# Dialer-Betrug: Zielfahnder fassen Programmierer auf Mallorca



## sascha (24 Juli 2006)

*Dialer-Betrug: Zielfahnder fassen Programmierer auf Mallorca*

Zielfahnder haben in Spanien einen mutmaßlichen Dialer-Betrüger gefasst. Der 42-Jährige soll die so genannten Hanseaten-Dialer programmiert haben, mit denen Internetnutzer in ganz Deutschland vor zwei Jahren um insgesamt 3,5 Millionen Euro gebracht wurden. Der Mann war der letzte der elf Tatverdächtigen, der in diesem Zusammenhang noch gesucht worden war.

"Hanseaten-Dialer" steht für eine besondere Form von Einwählprogrammen, die in den Jahren 2003 und 2004 für großen Wirbel sorgten. Damals erhielten hunderttausende Internetsurfer „aus heiterem Himmel“ Rechnungen, in den behauptet wurde, sie hätten im Internet ein kostenpflichtiges Erotik-Abonnement abgeschlossen. Als Absender dieser Rechnungen firmierten verschiedene Firmen mit Namen wie Tele Hansa oder Media Work, die scheinbar in Hamburg residierten. Tatsächlich saßen die Hintermänner dieser Masche aber unter anderem auf Mallorca. Diese hatten verschiedene Webseiten so präpariert, dass sich beim Besuch unbemerkt ein Dialer auf den Rechnern der Betroffenen einnistete, sich einwählte und dabei die Rufnummer der Opfer übertrug. Über Rückverfolgung gelangten die Täter so an die Adressen und konnten die unberechtigten Rechnungen verschicken (Dialerschutz.de berichtete mehrfach).

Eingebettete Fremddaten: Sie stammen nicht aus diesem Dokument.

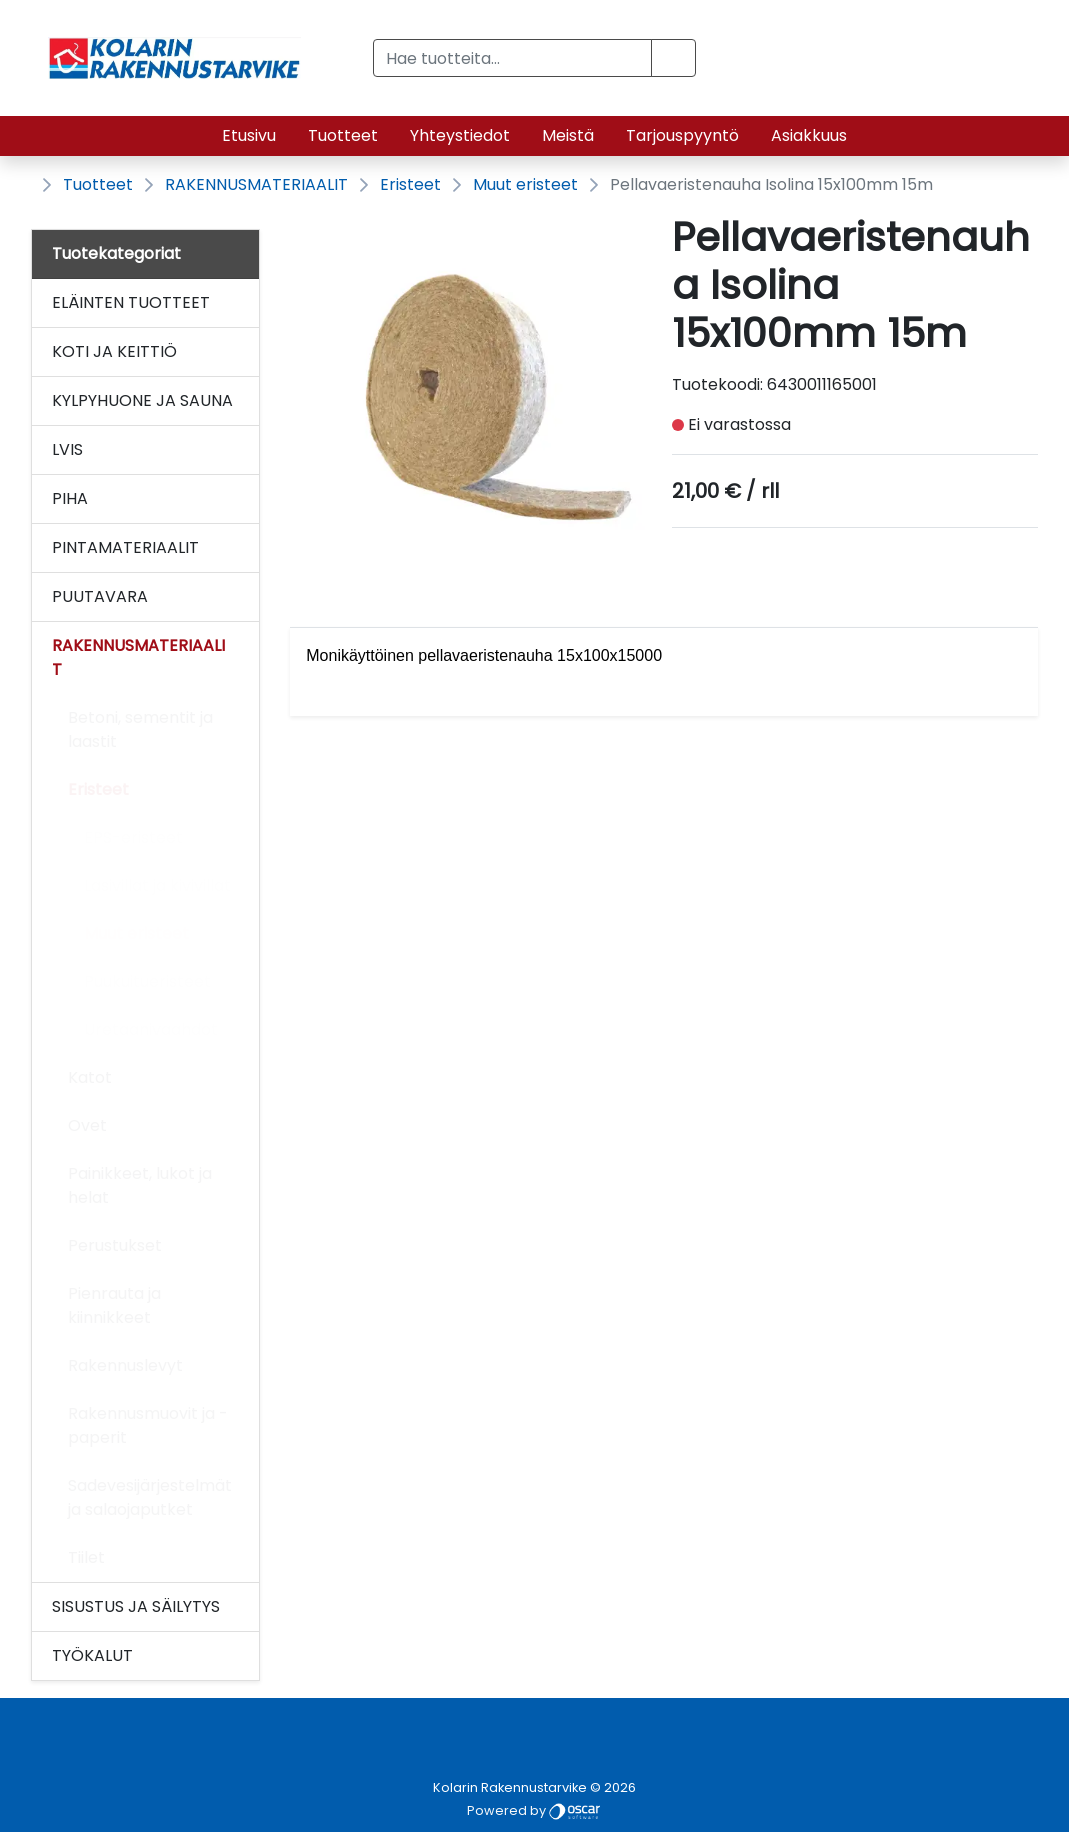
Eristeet (410, 184)
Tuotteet (343, 135)
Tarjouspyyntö (682, 135)
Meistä (568, 135)
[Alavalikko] (238, 303)
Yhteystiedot (460, 135)
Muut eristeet (525, 184)
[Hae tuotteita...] (512, 58)
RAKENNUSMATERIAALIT (256, 184)
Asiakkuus (809, 135)
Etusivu (249, 135)
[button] (673, 58)
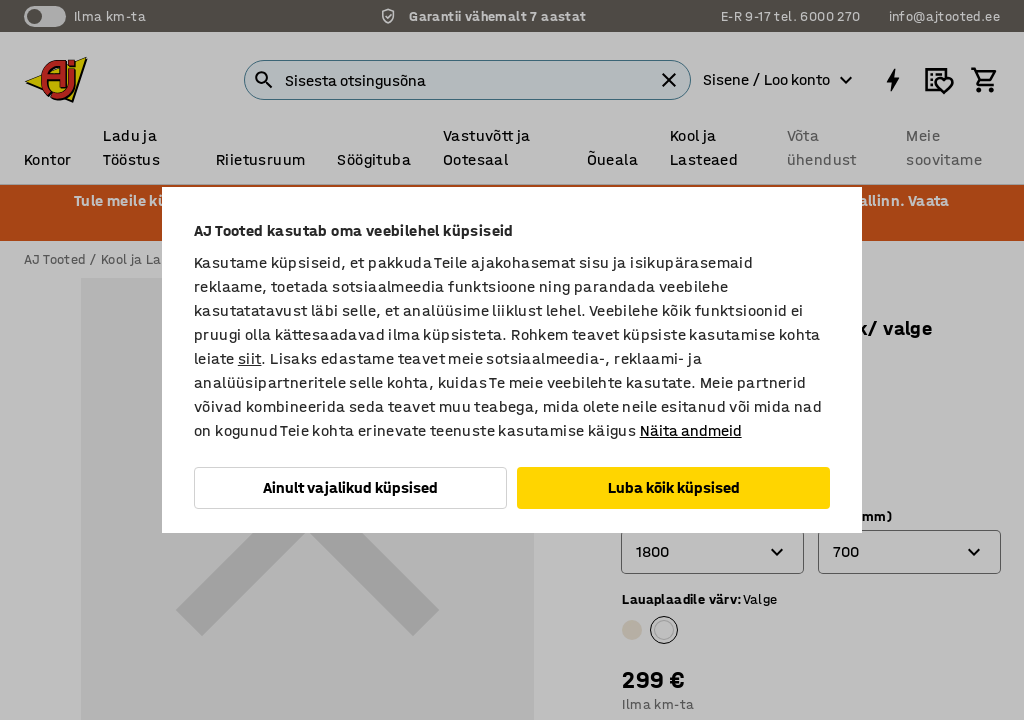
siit (250, 358)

Fahnder des Hamburger Landeskriminalamts nahmen nach etlichen Strafanzeigen im Frühjahr 2004 die Ermittlungen auf – und stellten fest, dass die Täter insgesamt 220.000 Rechnungen unter verschiedenen Firmennamen versandt hatten. Rund 45.000 Betroffene überwiesen den geforderten Betrag von 49 Euro tatsächlich. Die elf Tatverdächtigen erzielten dabei laut Staatsanwaltschaft Gewinne von rund 3,5 Millionen Euro. Bei Durchsuchungen der Firmen- und Wohnräume der Beschuldigten im November 2004 und März 2005 gelang es dem LKA und der Hamburger Staatsanwaltschaft, umfangreiches Beweismaterial sicherzustellen. Im Rahmen der damals geführten Ermittlungen wurden bereits zehn Tatverdächtige ermittelt und teilweise auch festgenommen. Nur der 42-Jährige, der die illegalen Dialer programmiert haben soll, tauchte unter – bis jetzt.

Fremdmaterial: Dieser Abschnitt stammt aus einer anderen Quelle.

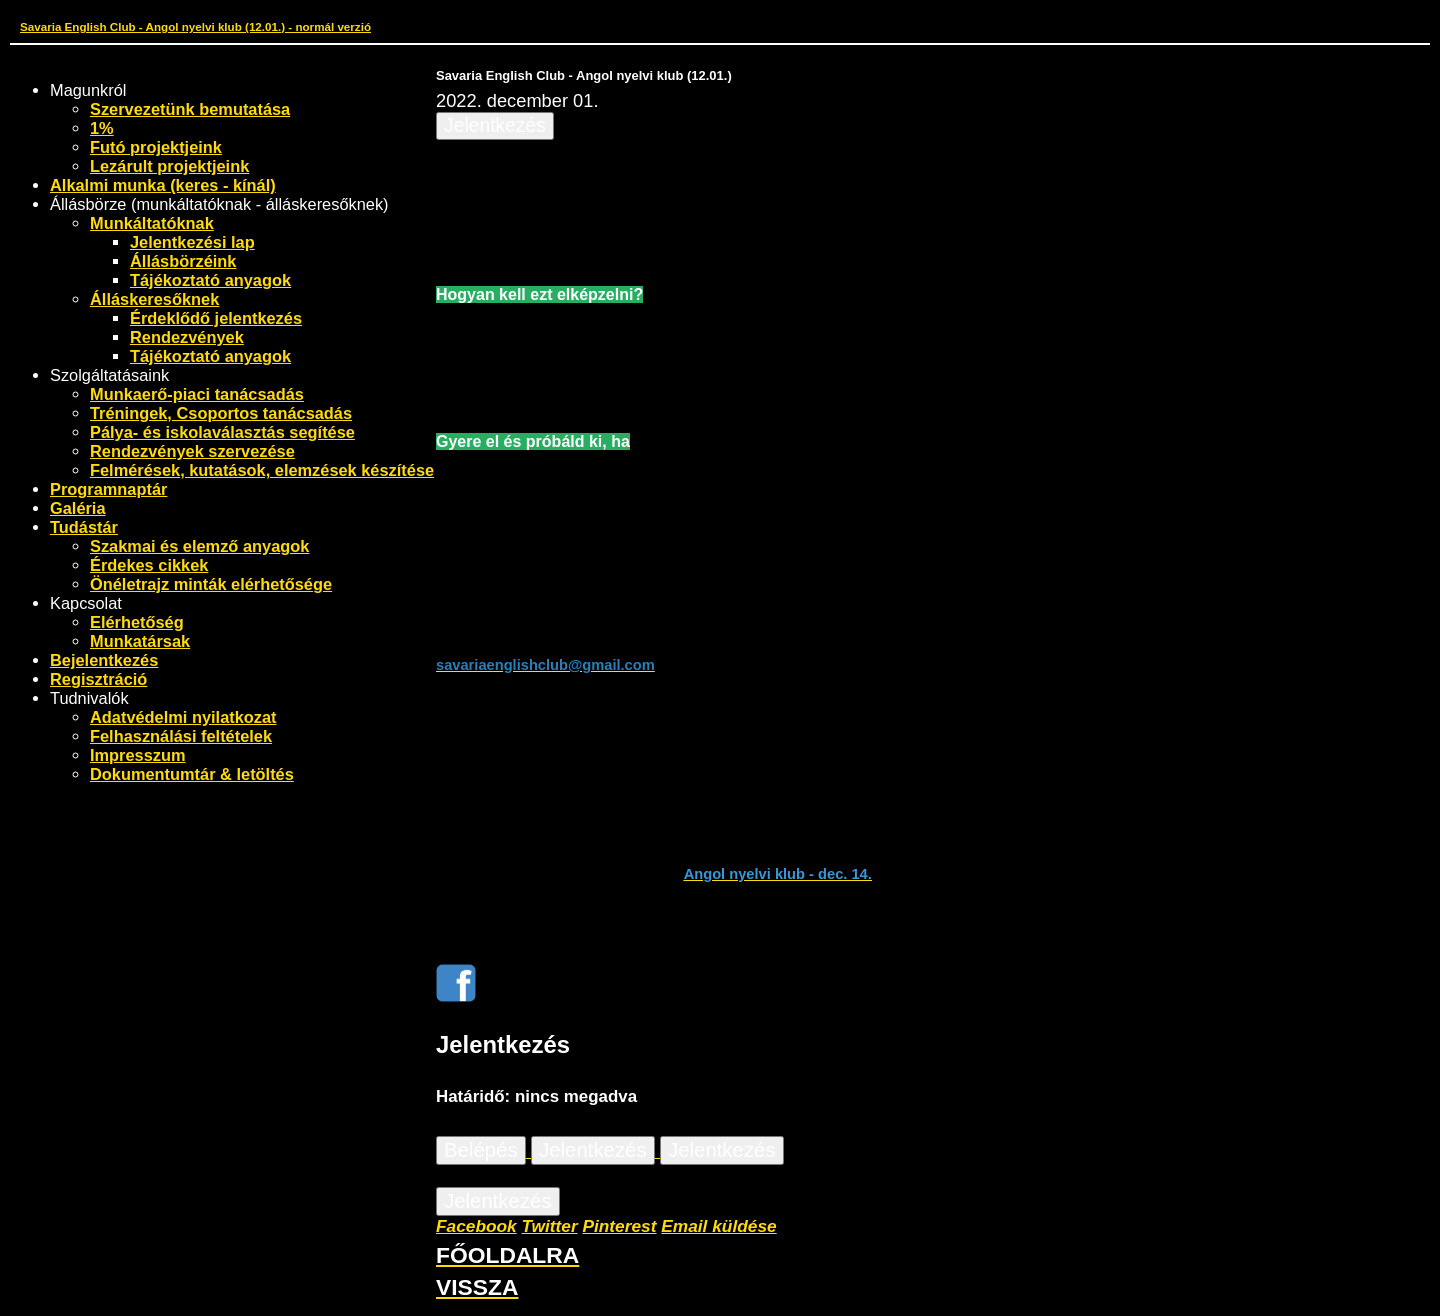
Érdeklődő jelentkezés (216, 318)
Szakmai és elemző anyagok (199, 546)
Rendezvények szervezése (192, 451)
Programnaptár (108, 489)
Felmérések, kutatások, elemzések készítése (262, 470)
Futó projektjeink (156, 147)
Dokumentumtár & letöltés (192, 774)
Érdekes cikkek (149, 565)
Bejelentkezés (104, 660)
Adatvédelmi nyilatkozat (183, 717)
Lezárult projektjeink (169, 166)
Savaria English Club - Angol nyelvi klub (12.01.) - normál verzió (195, 26)
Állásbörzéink (183, 261)
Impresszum (138, 755)
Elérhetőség (137, 622)
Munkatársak (140, 641)
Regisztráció (98, 679)
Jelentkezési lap (192, 242)
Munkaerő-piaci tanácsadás (197, 394)
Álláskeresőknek (154, 299)
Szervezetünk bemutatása (190, 109)
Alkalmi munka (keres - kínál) (163, 185)
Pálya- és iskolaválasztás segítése (222, 432)
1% (102, 128)
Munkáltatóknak (152, 223)
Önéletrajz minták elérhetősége (211, 584)
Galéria (78, 508)
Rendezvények (187, 337)
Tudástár (84, 527)
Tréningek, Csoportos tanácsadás (221, 413)
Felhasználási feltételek (181, 736)
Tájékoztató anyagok (210, 280)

Wie die Hamburger Polizei heute berichtete, gelang es Zielfahndern, den Mann auf Mallorca aufzuspüren und mittels europäischem Haftbefehl zu verhaften. Er wird im Laufe des Tages von Beamten des LKA 5 nach Hamburg gebracht und soll dort in Untersuchungshaft landen.

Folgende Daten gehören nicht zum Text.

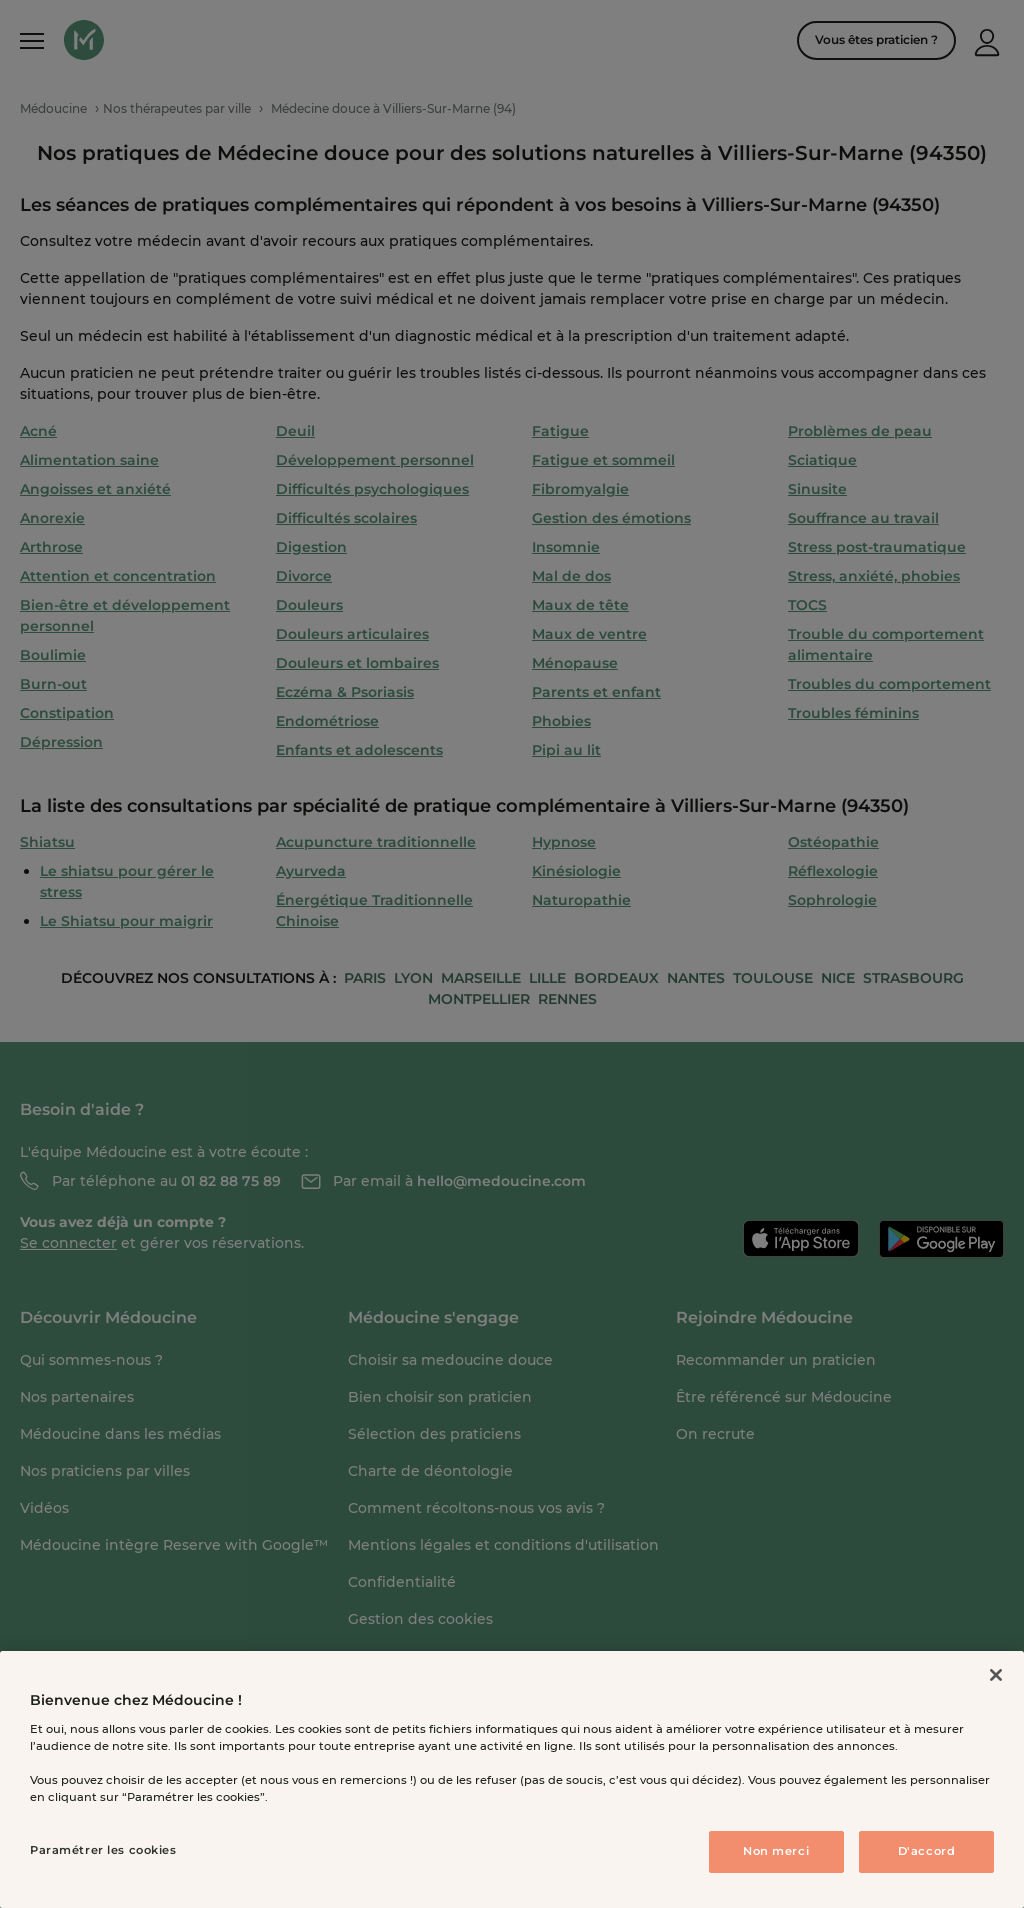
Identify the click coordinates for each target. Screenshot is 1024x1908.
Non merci (776, 1851)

Bereits im Dezember hatte das Amtsgericht Hamburg St. Georg zwei Betrüger verurteilt, die mit Hanseaten-Dialern arbeiteten. Die Geschäftsführer der Firma Hanseatische Abrechnungssysteme (HAS) wurden des gewerbsmäßigen Betrugs und der Datenveränderung für schuldig gesprochen. Die beiden angeklagten Dänen hatten vor dem Prozess schriftliche Geständnisse abgelegt. Im Gegenzug sicherte ihnen die Staatsanwaltschaft Bewährungsstrafen zu, außerdem mussten die Männer 2,1 Millionen Euro Geldbuße zahlen. 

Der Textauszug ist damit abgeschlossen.